Records drawn from a dataset:
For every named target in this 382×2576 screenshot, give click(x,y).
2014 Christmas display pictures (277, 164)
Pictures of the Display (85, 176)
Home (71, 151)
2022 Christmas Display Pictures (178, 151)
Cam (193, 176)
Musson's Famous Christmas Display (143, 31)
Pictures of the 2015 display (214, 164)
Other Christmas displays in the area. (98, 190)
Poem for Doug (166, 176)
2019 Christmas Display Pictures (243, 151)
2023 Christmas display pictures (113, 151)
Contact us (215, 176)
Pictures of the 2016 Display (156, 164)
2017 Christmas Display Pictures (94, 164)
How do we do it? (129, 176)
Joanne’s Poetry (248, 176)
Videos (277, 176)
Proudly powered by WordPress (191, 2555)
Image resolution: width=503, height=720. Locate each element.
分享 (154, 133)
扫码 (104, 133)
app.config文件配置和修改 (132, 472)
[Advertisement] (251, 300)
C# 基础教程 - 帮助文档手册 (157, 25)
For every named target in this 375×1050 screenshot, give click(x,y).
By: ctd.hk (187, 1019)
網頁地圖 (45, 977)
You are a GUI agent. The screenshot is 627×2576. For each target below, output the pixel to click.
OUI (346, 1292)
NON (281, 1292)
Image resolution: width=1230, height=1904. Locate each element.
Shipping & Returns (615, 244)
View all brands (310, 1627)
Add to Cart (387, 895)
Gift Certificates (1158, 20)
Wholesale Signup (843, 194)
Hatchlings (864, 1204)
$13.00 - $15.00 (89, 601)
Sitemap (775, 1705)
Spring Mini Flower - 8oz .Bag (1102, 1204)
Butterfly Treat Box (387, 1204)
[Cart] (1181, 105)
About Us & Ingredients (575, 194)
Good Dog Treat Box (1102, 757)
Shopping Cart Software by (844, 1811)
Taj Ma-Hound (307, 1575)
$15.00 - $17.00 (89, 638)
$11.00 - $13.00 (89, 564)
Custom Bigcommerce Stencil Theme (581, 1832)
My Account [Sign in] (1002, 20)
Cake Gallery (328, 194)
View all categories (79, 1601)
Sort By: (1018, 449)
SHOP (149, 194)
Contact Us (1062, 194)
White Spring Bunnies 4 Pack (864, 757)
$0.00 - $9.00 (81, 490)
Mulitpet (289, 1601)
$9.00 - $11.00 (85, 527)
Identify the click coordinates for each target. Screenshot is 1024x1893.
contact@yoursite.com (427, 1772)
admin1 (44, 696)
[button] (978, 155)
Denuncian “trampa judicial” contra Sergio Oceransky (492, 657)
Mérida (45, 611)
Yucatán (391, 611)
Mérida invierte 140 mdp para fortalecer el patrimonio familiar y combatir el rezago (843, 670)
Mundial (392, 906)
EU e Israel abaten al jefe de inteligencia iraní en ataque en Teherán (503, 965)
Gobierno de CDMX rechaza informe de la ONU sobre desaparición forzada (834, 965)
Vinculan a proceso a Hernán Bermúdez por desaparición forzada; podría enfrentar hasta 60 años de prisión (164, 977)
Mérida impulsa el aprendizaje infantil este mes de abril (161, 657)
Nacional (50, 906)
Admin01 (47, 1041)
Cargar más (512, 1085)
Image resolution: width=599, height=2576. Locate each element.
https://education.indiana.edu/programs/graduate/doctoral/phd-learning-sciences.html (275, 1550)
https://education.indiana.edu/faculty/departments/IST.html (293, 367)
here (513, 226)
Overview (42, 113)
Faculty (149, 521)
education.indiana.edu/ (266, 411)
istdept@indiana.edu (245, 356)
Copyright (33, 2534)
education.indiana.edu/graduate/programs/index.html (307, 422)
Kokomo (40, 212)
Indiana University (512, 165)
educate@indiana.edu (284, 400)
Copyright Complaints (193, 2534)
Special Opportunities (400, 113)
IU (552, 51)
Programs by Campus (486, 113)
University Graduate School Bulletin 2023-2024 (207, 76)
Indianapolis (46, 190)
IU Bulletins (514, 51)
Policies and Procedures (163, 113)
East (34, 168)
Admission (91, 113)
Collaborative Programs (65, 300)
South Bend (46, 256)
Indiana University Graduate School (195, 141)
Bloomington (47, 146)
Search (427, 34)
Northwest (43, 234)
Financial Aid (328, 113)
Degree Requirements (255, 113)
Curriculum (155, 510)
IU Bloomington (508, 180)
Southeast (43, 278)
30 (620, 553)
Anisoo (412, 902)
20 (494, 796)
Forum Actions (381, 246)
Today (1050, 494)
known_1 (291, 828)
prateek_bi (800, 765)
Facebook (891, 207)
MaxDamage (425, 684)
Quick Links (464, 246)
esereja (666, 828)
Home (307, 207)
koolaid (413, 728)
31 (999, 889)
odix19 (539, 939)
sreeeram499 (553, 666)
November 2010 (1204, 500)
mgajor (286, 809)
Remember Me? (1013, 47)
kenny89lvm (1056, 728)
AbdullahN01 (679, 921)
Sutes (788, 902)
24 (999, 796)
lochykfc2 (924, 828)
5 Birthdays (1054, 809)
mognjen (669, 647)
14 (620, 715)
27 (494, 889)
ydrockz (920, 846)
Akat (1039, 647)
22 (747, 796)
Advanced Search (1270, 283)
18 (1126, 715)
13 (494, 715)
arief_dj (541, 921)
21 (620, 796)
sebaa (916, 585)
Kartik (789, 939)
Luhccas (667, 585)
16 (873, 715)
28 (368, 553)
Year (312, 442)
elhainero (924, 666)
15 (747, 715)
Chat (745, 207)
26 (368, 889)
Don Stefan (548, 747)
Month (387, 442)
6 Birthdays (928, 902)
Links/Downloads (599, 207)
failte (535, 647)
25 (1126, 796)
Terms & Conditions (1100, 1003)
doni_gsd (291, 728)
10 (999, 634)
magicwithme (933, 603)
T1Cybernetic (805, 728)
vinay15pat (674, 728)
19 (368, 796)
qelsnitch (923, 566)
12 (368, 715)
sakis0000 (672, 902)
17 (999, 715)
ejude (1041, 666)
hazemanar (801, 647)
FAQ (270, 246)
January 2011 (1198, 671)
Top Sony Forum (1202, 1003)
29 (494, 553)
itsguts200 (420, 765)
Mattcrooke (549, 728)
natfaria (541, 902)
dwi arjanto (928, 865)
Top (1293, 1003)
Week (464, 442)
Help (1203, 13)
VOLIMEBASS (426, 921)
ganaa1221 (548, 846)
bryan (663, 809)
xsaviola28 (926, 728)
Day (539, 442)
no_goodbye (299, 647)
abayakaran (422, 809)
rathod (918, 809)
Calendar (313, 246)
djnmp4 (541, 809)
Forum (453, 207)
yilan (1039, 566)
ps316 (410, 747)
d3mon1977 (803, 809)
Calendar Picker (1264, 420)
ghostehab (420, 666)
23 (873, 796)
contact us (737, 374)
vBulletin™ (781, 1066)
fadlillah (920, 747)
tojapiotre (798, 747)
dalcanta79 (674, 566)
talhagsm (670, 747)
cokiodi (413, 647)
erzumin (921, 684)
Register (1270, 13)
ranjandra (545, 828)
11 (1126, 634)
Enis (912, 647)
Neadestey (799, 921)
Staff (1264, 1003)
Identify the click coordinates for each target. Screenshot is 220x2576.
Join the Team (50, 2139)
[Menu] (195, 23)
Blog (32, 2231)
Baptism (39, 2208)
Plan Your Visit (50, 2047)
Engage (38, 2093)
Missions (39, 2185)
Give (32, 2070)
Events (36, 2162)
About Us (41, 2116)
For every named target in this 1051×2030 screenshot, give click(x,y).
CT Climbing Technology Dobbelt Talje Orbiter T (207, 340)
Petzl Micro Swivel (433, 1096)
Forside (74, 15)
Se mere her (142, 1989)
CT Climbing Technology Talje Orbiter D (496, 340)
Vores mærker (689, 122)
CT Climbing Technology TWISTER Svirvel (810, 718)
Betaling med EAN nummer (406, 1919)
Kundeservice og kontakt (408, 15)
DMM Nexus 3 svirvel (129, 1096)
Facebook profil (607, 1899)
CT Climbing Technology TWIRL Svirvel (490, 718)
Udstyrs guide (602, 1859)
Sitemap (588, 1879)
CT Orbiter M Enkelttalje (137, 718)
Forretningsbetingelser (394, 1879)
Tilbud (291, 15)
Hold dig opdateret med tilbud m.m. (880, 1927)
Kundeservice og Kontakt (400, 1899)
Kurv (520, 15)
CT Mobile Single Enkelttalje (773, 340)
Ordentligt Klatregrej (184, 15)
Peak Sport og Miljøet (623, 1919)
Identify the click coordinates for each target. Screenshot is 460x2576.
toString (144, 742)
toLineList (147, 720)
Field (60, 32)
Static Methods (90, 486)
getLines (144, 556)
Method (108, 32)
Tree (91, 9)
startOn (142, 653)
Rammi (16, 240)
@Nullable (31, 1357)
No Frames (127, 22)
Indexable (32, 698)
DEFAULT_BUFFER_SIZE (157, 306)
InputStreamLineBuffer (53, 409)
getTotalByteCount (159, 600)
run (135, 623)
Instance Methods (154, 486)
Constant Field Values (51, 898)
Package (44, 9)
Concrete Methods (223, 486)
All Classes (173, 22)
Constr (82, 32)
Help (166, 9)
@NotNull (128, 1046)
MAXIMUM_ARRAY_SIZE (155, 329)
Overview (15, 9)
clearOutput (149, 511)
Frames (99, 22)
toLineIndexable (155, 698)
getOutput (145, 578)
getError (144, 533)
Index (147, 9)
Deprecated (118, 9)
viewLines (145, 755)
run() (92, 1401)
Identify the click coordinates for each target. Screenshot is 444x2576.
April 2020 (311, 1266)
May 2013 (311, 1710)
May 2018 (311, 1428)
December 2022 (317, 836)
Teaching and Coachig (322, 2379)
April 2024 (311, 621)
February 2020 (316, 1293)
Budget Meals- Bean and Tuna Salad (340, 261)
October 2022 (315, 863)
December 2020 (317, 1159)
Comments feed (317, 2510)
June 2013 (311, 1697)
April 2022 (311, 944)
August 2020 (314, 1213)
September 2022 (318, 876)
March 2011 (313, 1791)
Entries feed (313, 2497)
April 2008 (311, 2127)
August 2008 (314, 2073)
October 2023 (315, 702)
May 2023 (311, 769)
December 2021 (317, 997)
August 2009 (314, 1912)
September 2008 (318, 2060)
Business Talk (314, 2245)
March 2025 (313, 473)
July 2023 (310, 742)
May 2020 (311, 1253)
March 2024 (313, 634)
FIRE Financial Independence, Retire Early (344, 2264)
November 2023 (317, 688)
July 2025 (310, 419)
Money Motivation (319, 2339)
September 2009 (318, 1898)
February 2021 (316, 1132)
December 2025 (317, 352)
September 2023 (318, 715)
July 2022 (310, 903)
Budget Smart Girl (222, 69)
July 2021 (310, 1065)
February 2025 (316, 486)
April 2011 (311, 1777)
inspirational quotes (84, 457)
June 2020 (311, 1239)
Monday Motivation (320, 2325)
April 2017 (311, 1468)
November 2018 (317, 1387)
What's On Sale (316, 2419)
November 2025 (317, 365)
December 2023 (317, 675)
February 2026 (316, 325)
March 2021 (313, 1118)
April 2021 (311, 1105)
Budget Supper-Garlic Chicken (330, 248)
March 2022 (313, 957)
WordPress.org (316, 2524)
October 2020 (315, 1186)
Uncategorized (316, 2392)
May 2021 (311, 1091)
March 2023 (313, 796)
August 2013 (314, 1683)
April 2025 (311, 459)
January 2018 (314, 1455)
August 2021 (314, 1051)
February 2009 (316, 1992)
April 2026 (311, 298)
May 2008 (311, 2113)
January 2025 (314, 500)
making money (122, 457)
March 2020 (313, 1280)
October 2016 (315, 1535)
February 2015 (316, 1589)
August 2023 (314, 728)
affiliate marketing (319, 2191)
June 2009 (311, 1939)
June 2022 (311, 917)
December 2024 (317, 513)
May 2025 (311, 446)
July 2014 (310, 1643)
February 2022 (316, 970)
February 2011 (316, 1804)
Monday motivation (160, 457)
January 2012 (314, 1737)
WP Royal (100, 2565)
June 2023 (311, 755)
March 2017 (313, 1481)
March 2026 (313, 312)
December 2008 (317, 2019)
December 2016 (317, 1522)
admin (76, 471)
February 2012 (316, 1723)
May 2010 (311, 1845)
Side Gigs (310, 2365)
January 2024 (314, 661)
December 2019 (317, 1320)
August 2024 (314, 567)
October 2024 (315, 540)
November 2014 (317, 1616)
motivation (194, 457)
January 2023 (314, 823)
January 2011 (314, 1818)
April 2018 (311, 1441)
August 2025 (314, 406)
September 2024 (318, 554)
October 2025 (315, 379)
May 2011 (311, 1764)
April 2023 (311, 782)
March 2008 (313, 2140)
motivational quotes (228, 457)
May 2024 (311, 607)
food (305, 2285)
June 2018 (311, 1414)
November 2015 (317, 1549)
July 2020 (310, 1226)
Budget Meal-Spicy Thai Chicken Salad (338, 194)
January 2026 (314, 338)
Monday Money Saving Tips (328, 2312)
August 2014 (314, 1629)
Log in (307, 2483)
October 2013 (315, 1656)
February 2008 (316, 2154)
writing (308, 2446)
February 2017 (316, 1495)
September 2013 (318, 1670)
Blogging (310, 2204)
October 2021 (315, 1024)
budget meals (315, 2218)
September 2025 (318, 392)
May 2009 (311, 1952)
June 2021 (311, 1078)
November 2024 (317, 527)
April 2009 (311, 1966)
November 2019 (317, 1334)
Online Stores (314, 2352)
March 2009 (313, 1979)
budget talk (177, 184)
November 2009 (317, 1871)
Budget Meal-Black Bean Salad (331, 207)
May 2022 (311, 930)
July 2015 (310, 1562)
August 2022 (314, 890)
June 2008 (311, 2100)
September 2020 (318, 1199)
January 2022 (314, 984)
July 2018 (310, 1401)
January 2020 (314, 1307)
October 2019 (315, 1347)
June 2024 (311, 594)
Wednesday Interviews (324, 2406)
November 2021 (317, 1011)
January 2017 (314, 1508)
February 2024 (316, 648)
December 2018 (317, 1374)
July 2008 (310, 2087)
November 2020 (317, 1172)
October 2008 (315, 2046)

§ Instructions to follow: Write out exactly the lines above from the line with "Package (44, 9)" through the line with "May 2025 (311, 446)", both of them included, and leave out all other lines.

§ Task output:
Package (44, 9)
Concrete Methods (223, 486)
All Classes (173, 22)
Constr (82, 32)
Help (166, 9)
@NotNull (128, 1046)
MAXIMUM_ARRAY_SIZE (155, 329)
Overview (15, 9)
clearOutput (149, 511)
Frames (99, 22)
toLineIndexable (155, 698)
getOutput (145, 578)
getError (144, 533)
Index (147, 9)
Deprecated (118, 9)
viewLines (145, 755)
run() (92, 1401)
Identify the click coordinates for each target. Screenshot is 444x2576.
April 2020 (311, 1266)
May 2013 (311, 1710)
May 2018 (311, 1428)
December 2022 (317, 836)
Teaching and Coachig (322, 2379)
April 2024 (311, 621)
February 2020 (316, 1293)
Budget Meals- Bean and Tuna Salad (340, 261)
October 2022 (315, 863)
December 2020 (317, 1159)
Comments feed (317, 2510)
June 2013 (311, 1697)
April 2022 (311, 944)
August 2020 (314, 1213)
September 2022 (318, 876)
March 2011 (313, 1791)
Entries feed (313, 2497)
April 2008 (311, 2127)
August 2008 (314, 2073)
October 2023 (315, 702)
May 2023 (311, 769)
December 2021 (317, 997)
August 2009 (314, 1912)
September 2008 (318, 2060)
Business Talk (314, 2245)
March 2025 (313, 473)
July 2023 (310, 742)
May 2020 (311, 1253)
March 2024 (313, 634)
FIRE Financial Independence, Retire Early (344, 2264)
November 2023 (317, 688)
July 2025 (310, 419)
Money Motivation (319, 2339)
September 2009 (318, 1898)
February 2021 (316, 1132)
December 2025 (317, 352)
September 2023 (318, 715)
July 2022 (310, 903)
Budget Smart Girl (222, 69)
July 2021 (310, 1065)
February 2025 (316, 486)
April 2011 (311, 1777)
inspirational quotes (84, 457)
June 2020 (311, 1239)
Monday Motivation (320, 2325)
April 2017 (311, 1468)
November 2018 (317, 1387)
What's On Sale (316, 2419)
November 2025 (317, 365)
December 2023 (317, 675)
February 2026 (316, 325)
March 2021 (313, 1118)
April 2021 (311, 1105)
Budget Supper-Garlic Chicken (330, 248)
March 2022 (313, 957)
WordPress.org (316, 2524)
October 2020 (315, 1186)
Uncategorized (316, 2392)
May 2021 (311, 1091)
March 2023 (313, 796)
August 2013 (314, 1683)
April 2025 (311, 459)
January 2018 (314, 1455)
August 2021 (314, 1051)
February 2009 (316, 1992)
April 2026 (311, 298)
May 2008 (311, 2113)
January 2025 (314, 500)
making money (122, 457)
March 2020 (313, 1280)
October 2016 (315, 1535)
February 2015 (316, 1589)
August 2023 (314, 728)
affiliate marketing (319, 2191)
June 2009 (311, 1939)
June 2022 (311, 917)
December 2024 (317, 513)
May 2025 (311, 446)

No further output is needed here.